Action item:
Leaving pictures aside, set down each line exactly, from the first line of the data to the line with "of Sphere Insurance Gro", both included.

Material provided:
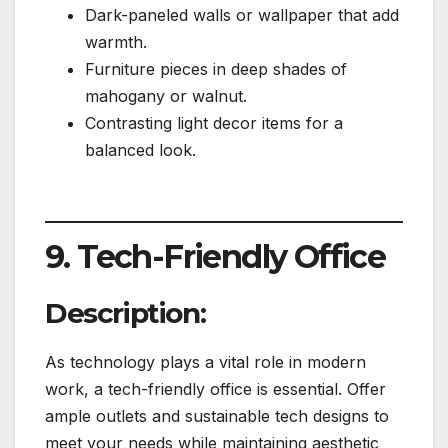
Dark-paneled walls or wallpaper that add
warmth.
Furniture pieces in deep shades of
mahogany or walnut.
Contrasting light decor items for a
balanced look.
9. Tech-Friendly Office
Description:
As technology plays a vital role in modern
work, a tech-friendly office is essential. Offer
ample outlets and sustainable tech designs to
meet your needs while maintaining aesthetic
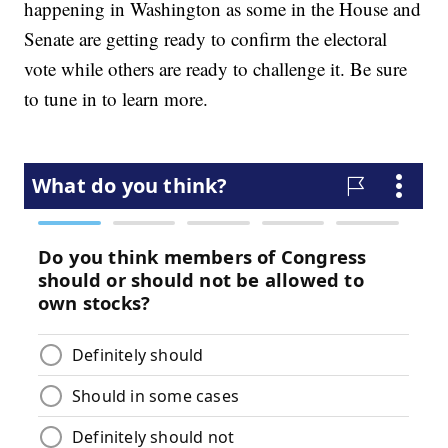
happening in Washington as some in the House and
Senate are getting ready to confirm the electoral
vote while others are ready to challenge it. Be sure
to tune in to learn more.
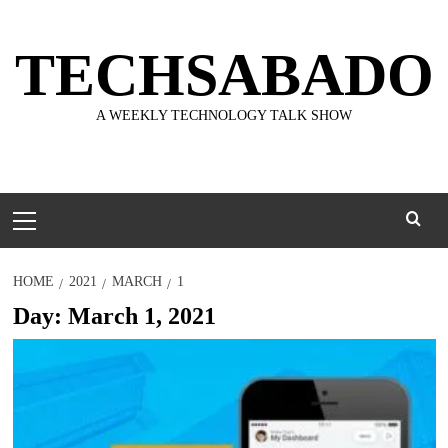
Skip
to
TECHSABADO
content
A WEEKLY TECHNOLOGY TALK SHOW
Primary
Menu
HOME
2021
MARCH
1
Day:
March 1, 2021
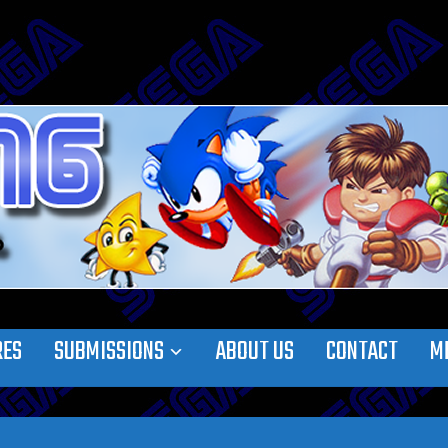
RES
SUBMISSIONS
ABOUT US
CONTACT
M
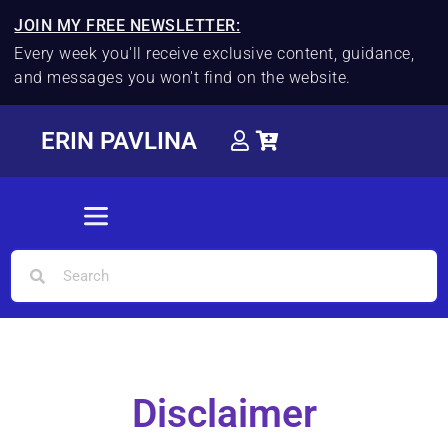
JOIN MY FREE NEWSLETTER:
Every week you'll receive exclusive content, guidance,
and messages you won't find on the website.
ERIN PAVLINA
Disclaimer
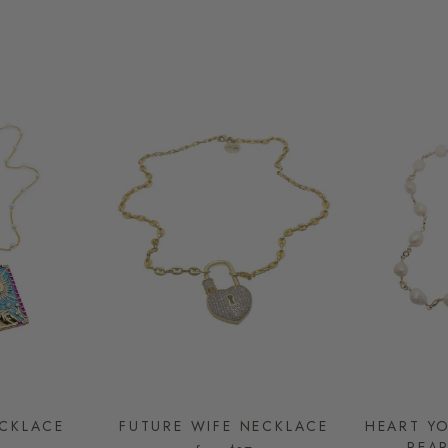
CKLACE
FUTURE WIFE NECKLACE
HEART Y
PEA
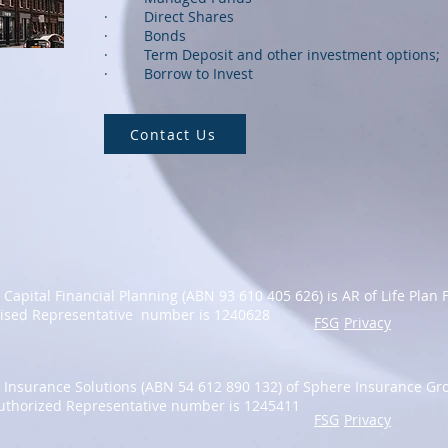
· Direct Shares
· Bonds
· Term Deposit and other investment options;
· Borrow to Invest
Contact Us
y Capital Financial Planning (ABN 93 610 405 626) is AR of Life Plan 
ised Representative number is 1240628
FSG
Privacy
ty Insurance Solutions (ABN
54 612 890 132
)
of Sphere Insurance Gro
uthorized Representative number is 1245411
FSG
Privacy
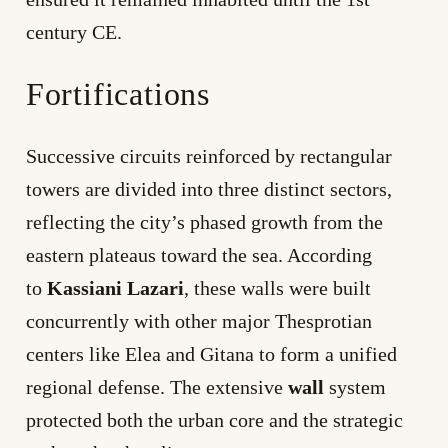
century CE.
Fortifications
Successive circuits reinforced by rectangular
towers are divided into three distinct sectors,
reflecting the city’s phased growth from the
eastern plateaus toward the sea. According
to
Kassiani Lazari
, these walls were built
concurrently with other major Thesprotian
centers like Elea and Gitana to form a unified
regional defense. The extensive
wall
system
protected both the urban core and the strategic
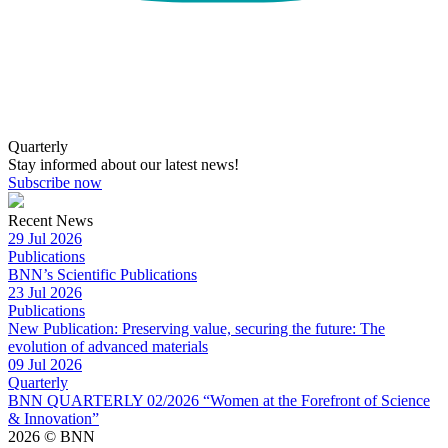
Quarterly
Stay informed about our latest news!
Subscribe now
Recent News
29 Jul 2026
Publications
BNN’s Scientific Publications
23 Jul 2026
Publications
New Publication: Preserving value, securing the future: The
evolution of advanced materials
09 Jul 2026
Quarterly
BNN QUARTERLY 02/2026 “Women at the Forefront of Science
& Innovation”
2026 © BNN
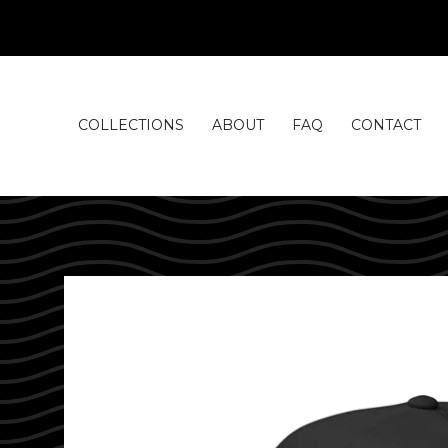
COLLECTIONS
ABOUT
FAQ
CONTACT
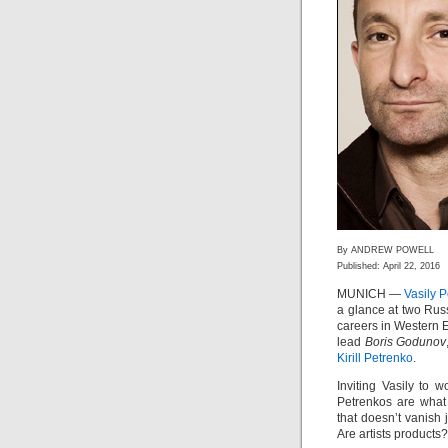
By ANDREW POWELL
Published: April 22, 2016
MUNICH —
Vasily 
a glance at two Russ
careers in Western E
lead
Boris Godunov
Kirill Petrenko
.
Inviting Vasily to w
Petrenkos are what 
that doesn’t vanish 
Are artists products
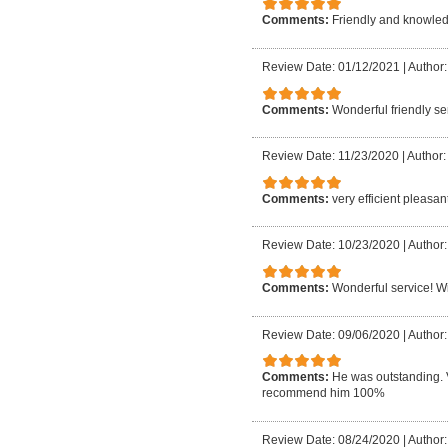
Comments:
Friendly and knowledg
Review Date: 01/12/2021
|
Author:
Comments:
Wonderful friendly ser
Review Date: 11/23/2020
|
Author:
Comments:
very efficient pleasan
Review Date: 10/23/2020
|
Author:
Comments:
Wonderful service! Wil
Review Date: 09/06/2020
|
Author:
Comments:
He was outstanding. 
recommend him 100%
Review Date: 08/24/2020
|
Author:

Response area:
Dark-paneled walls or wallpaper that add
warmth.
Furniture pieces in deep shades of
mahogany or walnut.
Contrasting light decor items for a
balanced look.
9. Tech-Friendly Office
Description:
As technology plays a vital role in modern
work, a tech-friendly office is essential. Offer
ample outlets and sustainable tech designs to
meet your needs while maintaining aesthetic
happening in Washington as some in the House and
Senate are getting ready to confirm the electoral
vote while others are ready to challenge it. Be sure
to tune in to learn more.
Skip
to
TECHSABADO
content
A WEEKLY TECHNOLOGY TALK SHOW
Primary
Menu
HOME
2021
MARCH
1
Day:
March 1, 2021
RES
SUBMISSIONS
ABOUT US
CONTACT
M
JOIN MY FREE NEWSLETTER:
Every week you'll receive exclusive content, guidance,
and messages you won't find on the website.
ERIN PAVLINA
Disclaimer
CKLACE
FUTURE WIFE NECKLACE
HEART Y
PEA
· Direct Shares
· Bonds
· Term Deposit and other investment options;
· Borrow to Invest
Contact Us
y Capital Financial Planning (ABN 93 610 405 626) is AR of Life Plan 
ised Representative number is 1240628
FSG
Privacy
ty Insurance Solutions (ABN
54 612 890 132
)
of Sphere Insurance Gro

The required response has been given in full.